In einem von Sir Charles Eastlake (1793-1865) übersetzten Text aus dem 15. Jahrhundert wird u.a. die Herstellung von Ölfarben beschrieben. („Materials for History of Oil Painting“, Sir Charles Eastlake, London, 1847). Die Urheber des Originaltextes („Straßburger Manuskript“) sind anonym, vermutet werden als Urheber Heinrich Lubbege und der Maler Andreas von Colmar. Bekannte Maler, die von Temperamalei zur Ölmalerei umstiegen und beide Techniken gemischt und parallel einsetzten sind z.B. die Gebrüder van Eyck. Diese wurden deshalb wohl auch von Vasari als Erfinder der Ölfarben angesehen.


Rezepte

Die meisten Rezepte gehörten zum Geheimwissen der Maler. Die folgenden Rezepte funktionieren jedoch sehr gut. Sie können stark variiert werden, eine Erhöhung des öligen Anteils macht die Tempera fetter, eine Erhöhung des wässrigen „magerer“. Fette Tempera kann wie oben erwähnt mit Öl als Malmittel „gestreckt“ werden, magere mit Wasser.
Die zu emulgierenden (öligen) Stoffe müssen dickflüssig sein. Man füllt die Zutaten in eine Flasche, verschließt diese und schüttelt lange und kräftig.
Zur Konservierung können nach der Herstellung 1-2 Tropfen Nelkenöl zugegeben werden, das gilt als maltechnisch unbedenklich. Fertig.

Die Haltbarkeit beträgt nur wenige Tage, alte Emulsion verliert auch an Bindekraft. Also kühl lagern (Kühlschrank).

Farben werden „angerieben“, das heißt die Emulsion (bzw.
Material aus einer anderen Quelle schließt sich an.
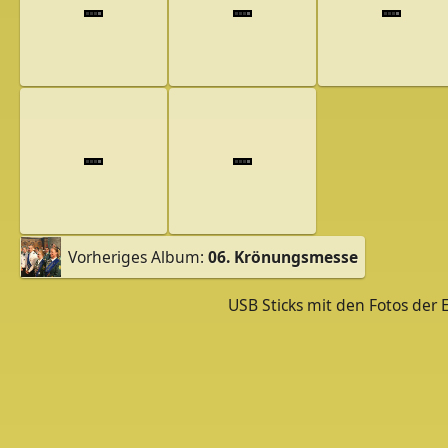
Vorheriges Album:
06. Krönungsmesse
USB Sticks mit den Fotos der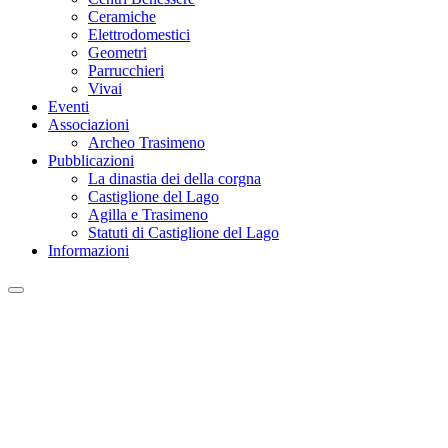
Ceramiche
Elettrodomestici
Geometri
Parrucchieri
Vivai
Eventi
Associazioni
Archeo Trasimeno
Pubblicazioni
La dinastia dei della corgna
Castiglione del Lago
Agilla e Trasimeno
Statuti di Castiglione del Lago
Informazioni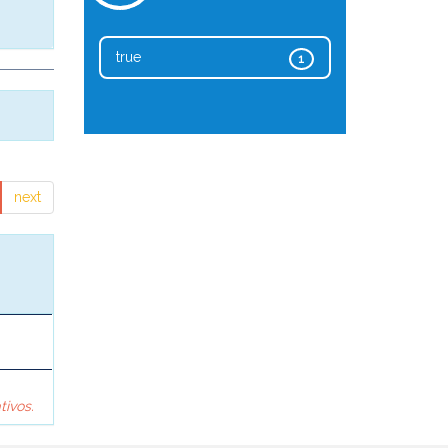
true
1
next
tivos.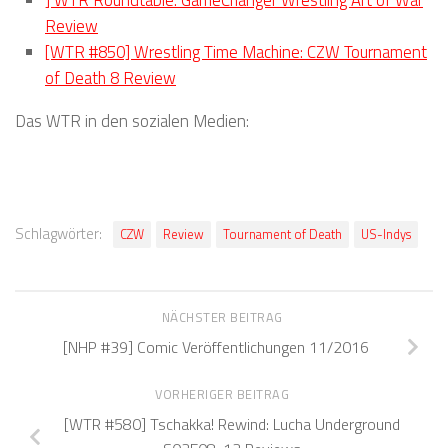
Review
[WTR #850] Wrestling Time Machine: CZW Tournament
of Death 8 Review
Das WTR in den sozialen Medien:
Schlagwörter:
CZW
Review
Tournament of Death
US-Indys
NÄCHSTER BEITRAG
[NHP #39] Comic Veröffentlichungen 11/2016
VORHERIGER BEITRAG
[WTR #580] Tschakka! Rewind: Lucha Underground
Öl bei Ölfarben) wird zum Pigment gegeben und dann mit dem Malspachtel vermengt.
Um Pigment und Malmittel gut zu verbinden wird die Farbe dann auf einer Glasplatte mit einem „Läufer“ gerieben. Dabei werden aber auch die Pigmentkörnchen kleiner gerieben. Heutige Pigmente haben schon die „ideale“ Größe für Ölmalerei, sie sind wesentlich feiner als z.B. die historischen Pigmente. Generell gilt, dass die Pigmente in Temperafarben größer sein sollten als in Ölfarben. Zu langes Reiben macht also die Farben schlechter.
Ich habe deshalb die Farben einfach mit dem Spachtel lange gemischt und keine schlechten Erfahrungen gemacht (persönliche Anmerkung, keine Garantie!)

Eitempera:

1 Volumenanteil Hühnerei (das ganze Ei, nicht nur das Eigelb),
1 Volumenanteil Leinöl,
1-3 Teile Wasser.
Eitempera verdirbt sehr schnell!

Ich habe persönlich Eitempera nach ein paar Versuchen nicht mehr genutzt, weil sie mir nicht zusagte. Die Farbe muss sehr dünn aufgetragen werden, die Farbe wird oft in Schraffuren aufgetragen und das entspricht nicht meiner Art zu malen.
Darüber hinaus verdirbt Eitempera sehr schnell und bindet dann nicht mehr ab.
Ich habe auch einen Anruf von jemandem bekommen, dass die Tempera nicht abbinde und noch nach Wochen schmierig wäre. Ich werde mal eine Versuchsreihe starten, um die Tempera mit verschiedenen Pigmenten auszutesten.

Kaseintempera

50 gr. technisch reines, wasserunlösliches Kasein in 250 ccm Wasser anrühren und leicht erwärmen (ab 60 Grad werden Eiweiße zerstört!),
Dann 15 gr. Hirschhornsalz in ganz wenig Wasser anrühren, und das Hirschhornsalz in das Kasein geben. Das ganze fängt an zu schäumen (es entweicht Kohlensäure!). Rühren und Öl zugeben. Die Ölmenge hängt davon ab, wie „fett“ die Tempera werden soll.
Kaseintempera trocknet übrigens wasserunlöslich auf, Kaseinfarben wurden deshalb früher für Aussenanstriche verwendet.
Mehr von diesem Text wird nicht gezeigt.